Tuesday 16 February 2010

The humble leader - humility as a strength in leadership

In an earlier blog, I spoke about quiet leadership and I’d like to continue that one with a few ideas around humility in leadership.   Far from being a weakness, humility can be a great strength in leadership.

A leader who displays humility is approachable.  Approachable people are trusted – and if people trust you, they tell you things. It’s difficult to lead an organisation when your staff are frightened to tell you what’s really happening and soft soap you to save their own skins or withhold some parts of the truth to protect themselves from you.  I’ll guarantee you that if you play the tough leader, you won’t know the half of what’s happening in your organisation.  People will take action and make decisions without your knowledge or blessing, crossing their fingers that they have done the right thing, because it seems safer than approaching you to discuss their ideas.  They would rather take the risk of getting something wrong than having to face you to effectively ask permission when you have erected walls around yourself.  If you don’t know your own organisation, it’s difficult to imagine how you can lead it effectively.

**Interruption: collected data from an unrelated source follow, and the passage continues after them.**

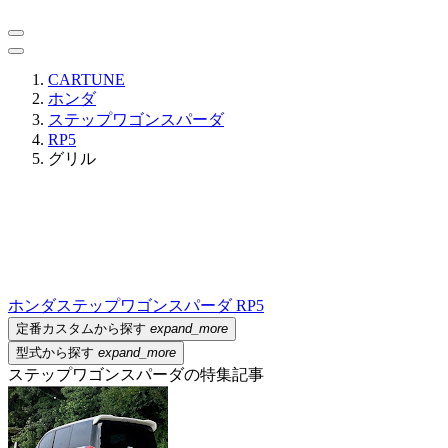
CARTUNE
ホンダ
ステップワゴンスパーダ
RP5
グリル
ホンダ
ステップワゴンスパーダ RP5
定番カスタムから探す
expand_more
型式から探す
expand_more
ステップワゴンスパーダの特集記事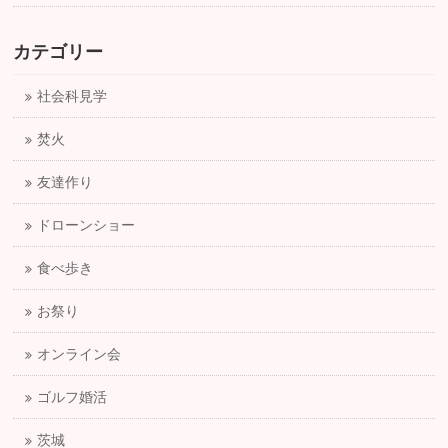
カテゴリー
社会科見学
焚火
友達作り
ドローンショー
食べ歩き
お祭り
オンライン会
ゴルフ婚活
茨城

A leader who displays humility engenders loyalty.  If those around you know they can talk to you and have an adult conversation with you, they will demonstrate a great deal more loyalty to you.  If your failure to display humility is perceived as arrogance, they will talk about you behind your back, plot against you and, at worst, work against you.  Disloyalty and demotivation go hand in hand and demotivated people throw lots of energy into being unhappily emotional at the expense of being cheerfully productive.

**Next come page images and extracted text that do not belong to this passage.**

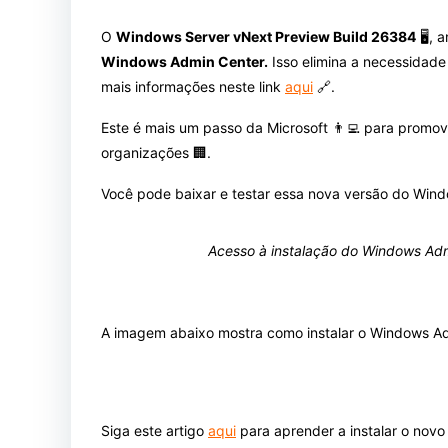
O
Windows Server vNext Preview Build 26384
🖥️,
Windows Admin Center.
Isso elimina a necessidade 
mais informações neste link
aqui
🔗.
Este é mais um passo da Microsoft 👨‍💻 para promo
organizações 🏢.
Você pode baixar e testar essa nova versão do Wind
Acesso à instalação do Windows Ad
A imagem abaixo mostra como instalar o Windows Ad
Siga este artigo
aqui
para aprender a instalar o nov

A leader who displays humility stretches others.  Tell someone who reports to you that you have an idea which you would like to bounce around with them.  They’ll be flattered, motivated and eager to help.  Now you may already know the answer to the problem you’re presenting but this doesn’t matter – the very act of involving the other person shows you trust them, it involves them in the kind of decision making which is part of your working life and it motivates them to want to help.  Above all it stretches their thinking in ways in which their day job may not.

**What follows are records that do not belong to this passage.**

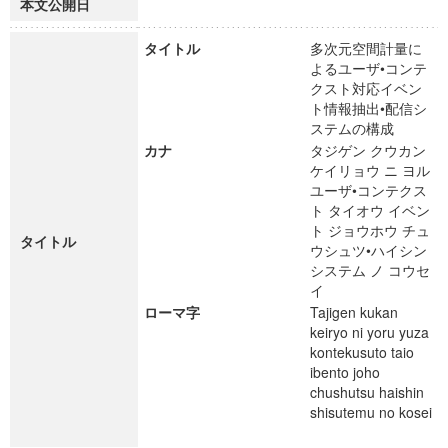
本文公開日
タイトル
多次元空間計量に
よるユーザ•コンテ
クスト対応イベン
ト情報抽出•配信シ
ステムの構成
カナ
タジゲン クウカン
ケイリョウ ニ ヨル
ユーザ•コンテクス
ト タイオウ イベン
ト ジョウホウ チュ
タイトル
ウシュツ•ハイシン
システム ノ コウセ
イ
ローマ字
Tajigen kukan
keiryo ni yoru yuza
kontekusuto taio
ibento joho
chushutsu haishin
shisutemu no kosei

If you involve others in your decision making, then you are effectively starting your succession plan.  It pays for any ambitious leader to have others snapping at their heels, hungry for their job just as you, if you are genuinely ambitious, are snapping at someone else’s.  Now if you are only it for yourself, you won’t care about developing others to take your position when you move up a rung because your focus is solely on you, rather than the organisation.  If you have a real interest in the organisation, then succession planning is part of your responsibility – to ensure that as you move up the ranks, so there is someone behind already trained to slot into the role which you vacate.

You can’t be humble all the time.  Sometimes you have to make tough decisions, be directive and simply get on with things.  But a selective display of humility now and then will do wonders for your credibility and motivate those around you to do even better.